Yes it is diagonalisable. Since $A^5-1 = 0$ and the polynomial $X^5-1$ has simple roots over $\mathbb{C}$.

Thus the eigenvalues of $A$ are included in the root of $X^5-1$. The root of this polynomial are $5-$ root of unity thus they have module $1$. Hence $\mid tr(A) \mid \leq 4$.

Moreover if $\mid tr(A) \mid =4$ it means that a subset of length $4$ of $\{ e^{2\pi i k /5} \mid k \in [0,4] \}$, has a sum with module equal to $4$, I am sure you can continue from here.

And yes given a matrix we have a linear operator but not from $L(\mathbb{ C}^{4 \times 4})$ but from $L(\mathbb{C}^4)$. It’s the linear operator which sends the canonical basis on the column of $A$.


And how can we calculate minimal polynomial of $A$

We can't - but we can say enough about it. We have a polynomial that annihilates $A$, so that polynomial $x^5-1$ must be some multiple of the minimal polynomial. Factoring $$x^5-1=(x-1)(x-\omega)(x-\omega^2)(x-\omega^3)(x-\omega^4)$$ where $\omega$ is a primitive $5$th root of unity, the minimal polynomial must be a product of some subset of those factors. That can be any subset of one to four factors; zero is impossible because $I\neq 0$, and five is impossible because it's a $4\times 4$ matrix and its minimal polynomial can't have degree greater than $4$. In any case, that minimal polynomial is definitely a product of distinct linear factors.

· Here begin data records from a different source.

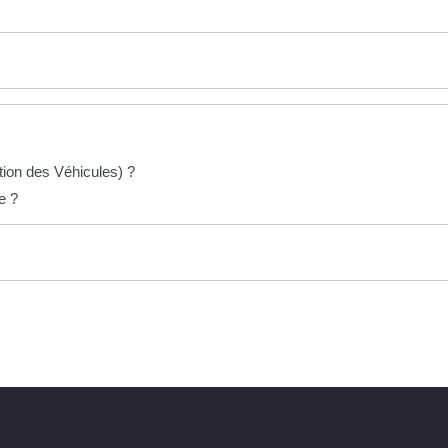
ion des Véhicules) ?
e ?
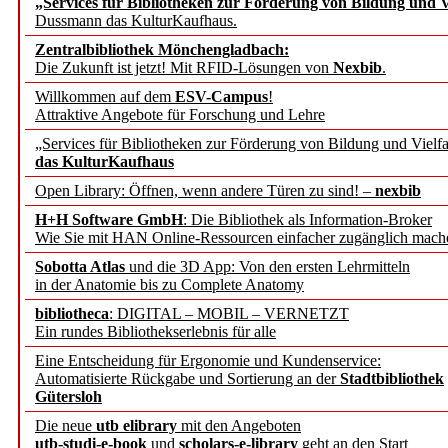
„Services für Bibliotheken zur Förderung von Bildung und Vi
angepasst
Dussmann das KulturKaufhaus.
Zentralbibliothek Mönchengladbach:
Wissenschaftskommunikati
Die Zukunft ist jetzt! Mit RFID-Lösungen von
Nexbib
.
Willkommen auf dem
ESV-Campus
!
konstruktiv!
Attraktive Angebote für Forschung und Lehre
„Services für Bibliotheken zur Förderung von Bildung und Vielfa
Mohr Siebeck übernimmt
das KulturKaufhaus
Open Library: Öffnen, wenn andere Türen zu sind! –
nexbib
und die Zeitschrift für 
H+H Software GmbH
: Die Bibliothek als Information-Broker
Wie Sie mit HAN Online-Ressourcen einfacher zugänglich mach
Francke Attempto
Sobotta Atlas
und die 3D App: Von den ersten Lehrmitteln
in der Anatomie bis zu Complete Anatomy
EBSCO Information Servic
bibliotheca
: DIGITAL – MOBIL – VERNETZT
Recherchefunktionen in
Ein rundes Bibliothekserlebnis für alle
Eine Entscheidung für Ergonomie und Kundenservice:
Automatisierte Rückgabe und Sortierung an der
Stadtbibliothek
Sorbisches Institut neu 
Gütersloh
Geschichte und kulturell
Die neue
utb elibrary
mit den Angeboten
utb-studi-e-book
und
scholars-e-library
geht an den Start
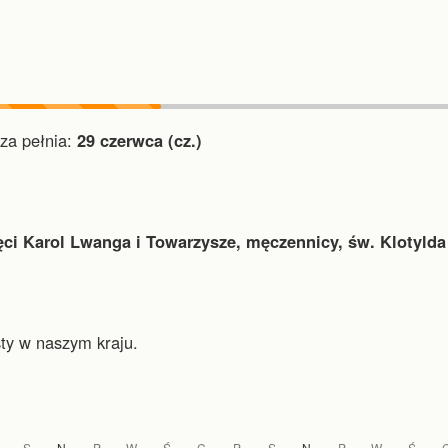
a pełnia:
29 czerwca (cz.)
ęci Karol Lwanga i Towarzysze, męczennicy, św. Klotylda
ty w naszym kraju.
S
N
P
W
Ś
C
P
S
N
P
W
Ś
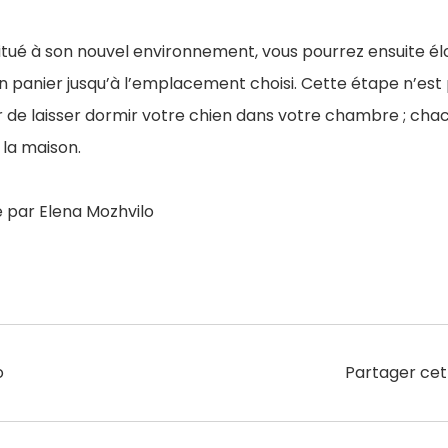
bitué à son nouvel environnement, vous pourrez ensuite él
panier jusqu’à l’emplacement choisi. Cette étape n’est p
 de laisser dormir votre chien dans votre chambre ; chac
 la maison.
 par Elena Mozhvilo
o
Partager cet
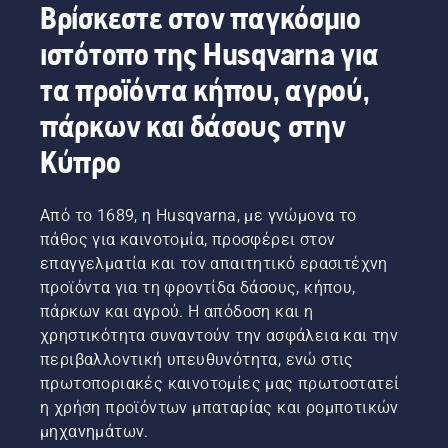
στη
Βρίσκεστε στον παγκόσμιο
στρώση
ιστότοπο της Husqvarna για
προστασίας
και να
τα προϊόντα κήπου, αγρού,
μειώσουν
τη
πάρκων και δάσους στην
λειτουργία
της.
Κύπρο
Από το 1689, η Husqvarna, με γνώμονα το
πάθος για καινοτομία, προσφέρει στον
επαγγελματία και τον απαιτητικό ερασιτέχνη
προϊόντα για τη φροντίδα δάσους, κήπου,
πάρκων και αγρού. Η απόδοση και η
χρηστικότητα συναντούν την ασφάλεια και την
περιβαλλοντική υπευθυνότητα, ενώ στις
πρωτοποριακές καινοτομίες μας πρωτοστατεί
η χρήση προϊόντων μπαταρίας και ρομποτικών
μηχανημάτων.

Whichever factors we choose, we'll get the corresponding number as an eigenvalue. If we chose fewer than four factors, some of those eigenvalues will be doubled up with higher multiplicity. So then, how can we show that the geometric multiplicity is the same as the algebraic multiplicity for each of them? Try putting it into Jordan form, and see what that polynomial $A^5-1$ does to a Jordan block.

By the way, given $A\in \mathbb{C}^{4\times 4}$, can we say we have a linear operator $T\in\mathcal{L}(\mathbb{C}^{4\times 4})$

We really shouldn't. We need both a domain and a codomain for our linear operator - that $\mathcal{L}$ should have two arguments. Make both of those arguments $\mathbb{C}^4$, and we're talking about the operator given by multiplying our matrix by a vector (represented with respect to the standard basis). I'll guess this is the operation you meant - in which case the notation you used is just wrong.

We could also make both of the arguments $\mathbb{C}^{4\times 4}$, for multiplication of a matrix by $A$. That is a linear operator, but it's not something we're likely to use.